One of the most important tests of the stability of the new globally connected system is going to be China. The conventional wisdom sees China as a threat due to its rapidly growing economic and military strength. The real threat, as laid out in the "The Dark Side of China's Rise" by Minxin Pei in this month's Foreign Policy magazine, is that China is an dynamically unstable system that is in deep decay. He accurately and with detail describes a China that is rapidly growing but is almost bereft of social, health, environmental, security, and trust systems that dampen the impact of critical shocks.
So, what happens when China's high performance, globally connected capitalist economy which is flying at dangerously high speeds hits the inevitable speed bump? The answer is: it will derail (hollow out and fragment). The chaos it will produce in SE Asia is the real threat we have to deal with. Predicting the black swan that kicks off the death spiral is impossible, but as we have seen in other export-oriented Asian economies the shock will likely be economic. At that point, the dream of upward ascent and rising expectations, reinforced by global media, will be seen as a lie.

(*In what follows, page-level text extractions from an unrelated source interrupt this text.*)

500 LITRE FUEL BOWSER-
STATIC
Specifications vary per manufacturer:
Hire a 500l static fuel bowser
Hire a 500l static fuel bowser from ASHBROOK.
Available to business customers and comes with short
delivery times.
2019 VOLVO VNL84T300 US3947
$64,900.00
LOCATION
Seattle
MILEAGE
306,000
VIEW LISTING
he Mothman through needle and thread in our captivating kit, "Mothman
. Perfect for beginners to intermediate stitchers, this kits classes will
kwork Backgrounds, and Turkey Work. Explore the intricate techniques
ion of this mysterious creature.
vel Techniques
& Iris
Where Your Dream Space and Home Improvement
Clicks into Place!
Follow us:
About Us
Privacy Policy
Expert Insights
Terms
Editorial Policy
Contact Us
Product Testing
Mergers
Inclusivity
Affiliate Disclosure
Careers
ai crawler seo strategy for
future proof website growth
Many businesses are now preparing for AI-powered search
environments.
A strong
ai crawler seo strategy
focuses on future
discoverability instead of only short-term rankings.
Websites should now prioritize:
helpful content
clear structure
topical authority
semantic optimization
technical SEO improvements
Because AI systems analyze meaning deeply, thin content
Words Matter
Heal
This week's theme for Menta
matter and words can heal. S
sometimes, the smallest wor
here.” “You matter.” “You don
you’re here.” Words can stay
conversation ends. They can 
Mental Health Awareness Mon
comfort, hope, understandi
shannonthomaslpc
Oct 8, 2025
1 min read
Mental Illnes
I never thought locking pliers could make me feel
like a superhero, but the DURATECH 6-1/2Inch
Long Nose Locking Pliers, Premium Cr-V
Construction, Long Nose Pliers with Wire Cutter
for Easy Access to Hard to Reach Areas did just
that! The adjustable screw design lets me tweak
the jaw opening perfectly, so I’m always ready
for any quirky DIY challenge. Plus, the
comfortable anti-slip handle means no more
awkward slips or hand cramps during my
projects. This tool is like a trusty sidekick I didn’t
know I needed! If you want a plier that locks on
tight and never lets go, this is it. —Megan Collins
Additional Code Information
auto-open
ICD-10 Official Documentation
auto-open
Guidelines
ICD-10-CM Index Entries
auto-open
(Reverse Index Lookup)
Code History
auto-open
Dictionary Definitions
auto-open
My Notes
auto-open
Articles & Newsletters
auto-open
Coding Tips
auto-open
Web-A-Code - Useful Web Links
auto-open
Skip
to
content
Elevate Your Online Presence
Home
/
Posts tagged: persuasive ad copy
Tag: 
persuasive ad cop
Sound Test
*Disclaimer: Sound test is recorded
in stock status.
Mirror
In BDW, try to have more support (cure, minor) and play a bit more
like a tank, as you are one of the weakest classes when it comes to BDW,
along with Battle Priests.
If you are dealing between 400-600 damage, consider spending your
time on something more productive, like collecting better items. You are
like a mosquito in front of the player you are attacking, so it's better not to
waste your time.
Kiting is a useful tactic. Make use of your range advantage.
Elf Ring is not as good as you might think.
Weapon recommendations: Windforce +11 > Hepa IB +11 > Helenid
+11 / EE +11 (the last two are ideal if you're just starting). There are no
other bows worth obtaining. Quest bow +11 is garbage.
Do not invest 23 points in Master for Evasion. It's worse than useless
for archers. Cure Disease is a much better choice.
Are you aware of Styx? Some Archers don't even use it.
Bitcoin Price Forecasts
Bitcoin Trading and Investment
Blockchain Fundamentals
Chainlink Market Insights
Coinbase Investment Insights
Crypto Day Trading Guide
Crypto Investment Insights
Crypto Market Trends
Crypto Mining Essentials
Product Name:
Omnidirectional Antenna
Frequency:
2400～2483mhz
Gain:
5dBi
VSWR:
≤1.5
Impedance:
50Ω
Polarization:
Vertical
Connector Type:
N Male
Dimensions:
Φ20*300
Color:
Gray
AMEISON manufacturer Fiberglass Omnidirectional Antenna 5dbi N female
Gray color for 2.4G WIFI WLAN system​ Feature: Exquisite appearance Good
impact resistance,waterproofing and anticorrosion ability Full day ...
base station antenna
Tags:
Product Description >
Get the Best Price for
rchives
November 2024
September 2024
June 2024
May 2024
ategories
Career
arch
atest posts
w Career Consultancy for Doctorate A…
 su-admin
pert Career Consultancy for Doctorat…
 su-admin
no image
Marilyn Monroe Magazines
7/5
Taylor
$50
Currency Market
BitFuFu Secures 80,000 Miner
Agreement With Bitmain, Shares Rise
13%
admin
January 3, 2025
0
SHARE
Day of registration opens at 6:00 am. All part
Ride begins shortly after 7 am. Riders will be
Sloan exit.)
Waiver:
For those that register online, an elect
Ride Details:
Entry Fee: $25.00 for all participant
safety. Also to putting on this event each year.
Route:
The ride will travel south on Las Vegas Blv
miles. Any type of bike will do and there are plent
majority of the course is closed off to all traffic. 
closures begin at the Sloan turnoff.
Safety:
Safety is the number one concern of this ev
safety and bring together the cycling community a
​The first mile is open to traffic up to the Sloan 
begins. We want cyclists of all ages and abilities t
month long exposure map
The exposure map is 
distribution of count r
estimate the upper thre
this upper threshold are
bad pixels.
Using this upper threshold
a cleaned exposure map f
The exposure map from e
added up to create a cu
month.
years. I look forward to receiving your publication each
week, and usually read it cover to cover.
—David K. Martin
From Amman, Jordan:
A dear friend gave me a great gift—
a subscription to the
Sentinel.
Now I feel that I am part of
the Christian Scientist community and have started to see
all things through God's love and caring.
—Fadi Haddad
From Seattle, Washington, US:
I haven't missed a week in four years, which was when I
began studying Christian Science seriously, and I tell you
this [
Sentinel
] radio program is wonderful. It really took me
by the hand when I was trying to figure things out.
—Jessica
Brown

In anticipation of this, the Chinese government is following the lead of many other nations by radically improving the capabilities of its paramilitary force for domestic security (to the tune of one million men). However, this many not be enough. Global guerrilla theory indicates that the endemic corruption will combine with the same forces of anti-state guerrilla action we have seen in other places in an attempt to disconnect portions of China from the central government. With nearly half of the population in urban locations, a heavy dependence on centralized infrastructure, and rampant connectivity to the global environment (despite efforts of the government to limit it), China is ripe for this. Faced with non-state foes that feed off of economic distress and can disrupt centralized mechanisms of control at will, China's government will quickly hollow out. With nearly zero trust in the government already, the burden of pushing people to their primary loyalties will be easy to meet. This is going to be interesting to watch.